津上は引き下がった。アーボットが倉庫に入っていく。それを追うように津上たちも入っていった。


倉庫には窓一つなく、監禁にはもってこいだった。アーボットが地面を照らす。そこを見ると、地面に注射器が落ちていた。アーボットが検査をする。結果としては、注射器の針に付着しているのは海田の血で、注射器内からは静脈麻酔薬のプロポフォールが検出された。


「どこかで麻酔薬を打たれて、ここまで連れてこられたんでしょうね」


木本はAR時計のホロディスプレイを見せてきた。


「この倉庫の所有者は眞崎美緒しんざき みお。ここから徒歩5分ほどの所に住んでいるみたい」


「では話を聞きに行きましょうか」


津上らは倉庫を出た。犯人はその女で間違いないだろう。津上は拳を握りしめた。しかし一つの疑問が浮かぶ。海田を誘拐した理由だ。強盗ならあそこまでする必要性はない。と言うことは、動機は一つしかない。

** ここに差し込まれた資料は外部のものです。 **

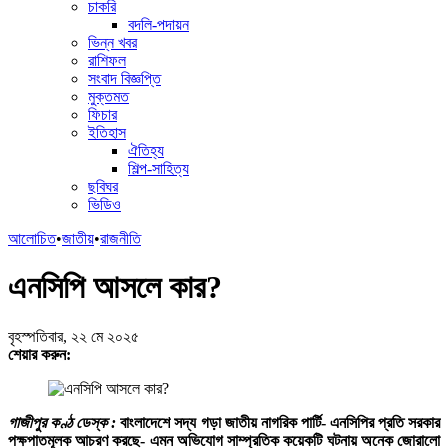
চাকরি
বদলি-পদায়ন
ভিন্ন খবর
রাশিফল
সংবাদ বিজ্ঞপ্তি
মুক্তমত
ফিচার
ইতিহাস
ঐতিহ্য
শিল্প-সাহিত্য
ছবিঘর
ভিডিও
আলোচিত
•
জাতীয়
•
রাজনীতি
এনসিপি আসলে কার?
বৃহস্পতিবার, ২২ মে ২০২৫
শেয়ার করুন:
গাজীপুর কণ্ঠ ডেস্ক :
বাংলাদেশে সদ্য গড়া জাতীয় নাগরিক পার্টি- এনসিপির প্রতি সরকার
পক্ষপাতমূলক আচরণ করছে- এমন অভিযোগ সাম্প্রতিক কয়েকটি ঘটনায় অনেক জোরালো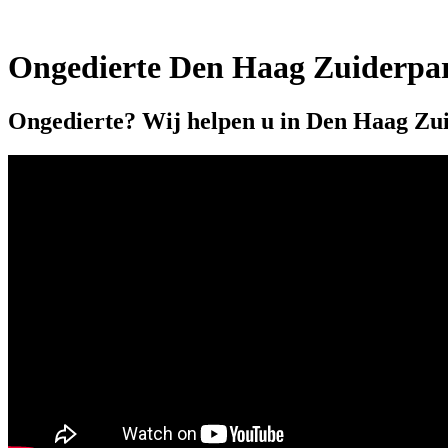
Ongedierte Den Haag Zuiderpa
Ongedierte? Wij helpen u in Den Haag Zu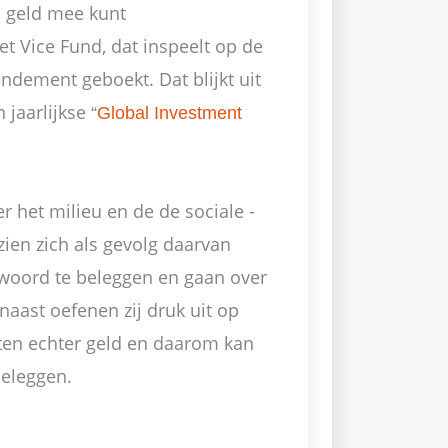
 u geld mee kunt
t Vice Fund, dat inspeelt op de
dement geboekt. Dat blijkt uit
 jaarlijkse
“
Global Investment
 het milieu en de de sociale -
ien zich als gevolg daarvan
woord te beleggen en gaan over
naast oefenen zij druk uit op
ten echter geld en daarom kan
beleggen.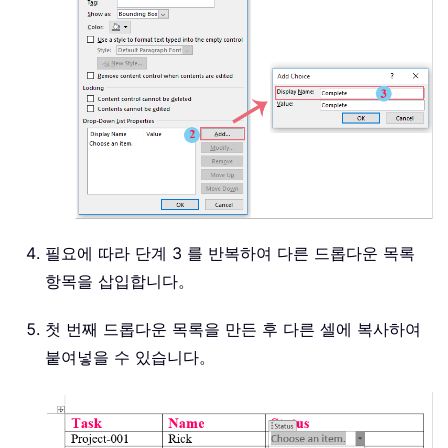
필요에 따라 단계 3 를 반복하여 다른 드롭다운 목록
항목을 삽입합니다。
첫 번째 드롭다운 목록을 만든 후 다른 셀에 복사하여
붙여넣을 수 있습니다。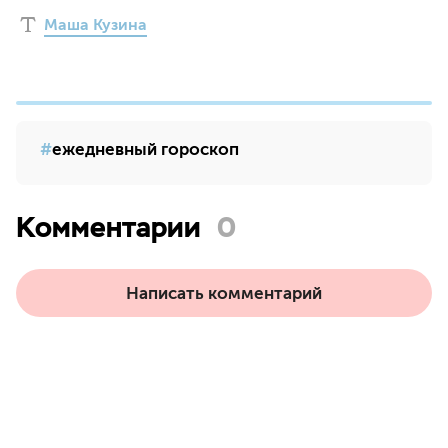
Маша Кузина
ежедневный гороскоп
Комментарии
0
Написать комментарий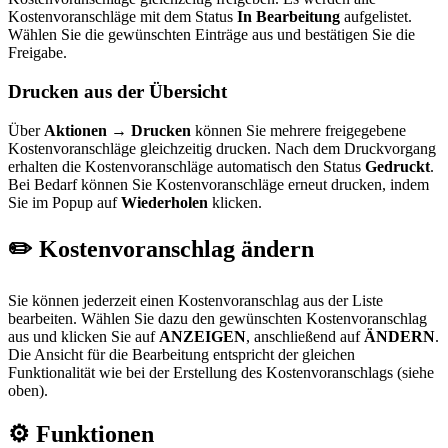
Kostenvoranschläge mit dem Status
In Bearbeitung
aufgelistet.
Wählen Sie die gewünschten Einträge aus und bestätigen Sie die
Freigabe.
Drucken aus der Übersicht
Über
Aktionen → Drucken
können Sie mehrere freigegebene
Kostenvoranschläge gleichzeitig drucken. Nach dem Druckvorgang
erhalten die Kostenvoranschläge automatisch den Status
Gedruckt
.
Bei Bedarf können Sie Kostenvoranschläge erneut drucken, indem
Sie im Popup auf
Wiederholen
klicken.
✏️ Kostenvoranschlag ändern
Sie können jederzeit einen Kostenvoranschlag aus der Liste
bearbeiten. Wählen Sie dazu den gewünschten Kostenvoranschlag
aus und klicken Sie auf
ANZEIGEN
, anschließend auf
ÄNDERN
.
Die Ansicht für die Bearbeitung entspricht der gleichen
Funktionalität wie bei der Erstellung des Kostenvoranschlags (siehe
oben).
⚙️ Funktionen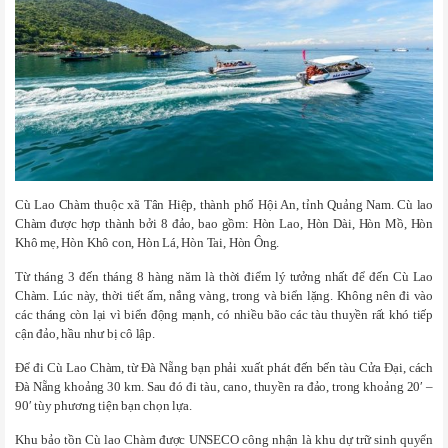
Cù Lao Chàm thuộc xã Tân Hiệp, thành phố Hội An, tỉnh Quảng Nam. Cù lao
Chàm được hợp thành bởi 8 đảo, bao gồm: Hòn Lao, Hòn Dài, Hòn Mồ, Hòn
Khô mẹ, Hòn Khô con, Hòn Lá, Hòn Tai, Hòn Ông.
Từ tháng 3 đến tháng 8 hàng năm là thời điểm lý tưởng nhất để đến Cù Lao
Chàm. Lúc này, thời tiết ấm, nắng vàng, trong và biển lặng. Không nên đi vào
các tháng còn lại vì biển động mạnh, có nhiều bão các tàu thuyền rất khó tiếp
cận đảo, hầu như bị cô lập.
Để đi Cù Lao Chàm, từ Đà Nẵng bạn phải xuất phát đến bến tàu Cửa Đại, cách
Đà Nẵng khoảng 30 km. Sau đó đi tàu, cano, thuyền ra đảo, trong khoảng 20′ –
90′ tùy phương tiện bạn chọn lựa.
Khu bảo tồn Cù lao Chàm được UNSECO công nhận là khu dự trữ sinh quyển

津上らは一軒の家に着いた。表札には「眞崎」と書いてある。木本はインターホンを鳴らした。家の中から女性の声がする。ドアが開き、女性が顔を覗かせてきた。


「はい。どちら様ですか」


木本はAR時計で身分証を提示する。


「刑事局です。眞崎美緒さんですね」


女性は静かに頷く。


「あなたの所有している倉庫に人が監禁されていた可能性があります。お手数をおかけしますが、ご同行願えますか」


女性は静かに外へ出てきた。木本はそのまま女性に近づこうとする。そのとき、津上は唖然とした。女性の手には料理包丁が握られている。津上は木本の腕を掴み、後ろに引き寄せた。女は包丁を振りかざす。

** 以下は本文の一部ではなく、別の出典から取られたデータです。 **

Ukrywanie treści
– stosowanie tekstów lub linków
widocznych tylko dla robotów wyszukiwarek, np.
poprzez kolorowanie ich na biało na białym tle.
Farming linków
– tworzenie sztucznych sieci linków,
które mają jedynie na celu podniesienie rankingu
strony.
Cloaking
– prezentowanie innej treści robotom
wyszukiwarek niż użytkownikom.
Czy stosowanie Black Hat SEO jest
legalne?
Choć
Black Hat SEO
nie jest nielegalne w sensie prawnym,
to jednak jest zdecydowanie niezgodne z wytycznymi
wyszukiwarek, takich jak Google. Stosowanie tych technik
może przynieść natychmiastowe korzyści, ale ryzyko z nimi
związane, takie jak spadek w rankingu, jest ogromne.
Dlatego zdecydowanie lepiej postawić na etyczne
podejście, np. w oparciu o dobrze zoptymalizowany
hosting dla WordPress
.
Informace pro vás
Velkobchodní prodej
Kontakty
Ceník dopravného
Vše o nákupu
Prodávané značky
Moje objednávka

その瞬間、女はバチバチと言う音と共に床へ転倒した。後ろを見ると、城内がG-117を構えている。助かった。安堵で足の力が抜け、津上は地面にしゃがみ込む。


「だから無茶をするなと言ったんだ」


そう言いながら、城内は津上たちに歩み寄ってきた。城内は津上に手を差し伸べる。津上はその手を掴み、立ち上がった。


「中に子供たちがいる。早く行って保護するんだ」


津上は頷き、家の中に向かって走った。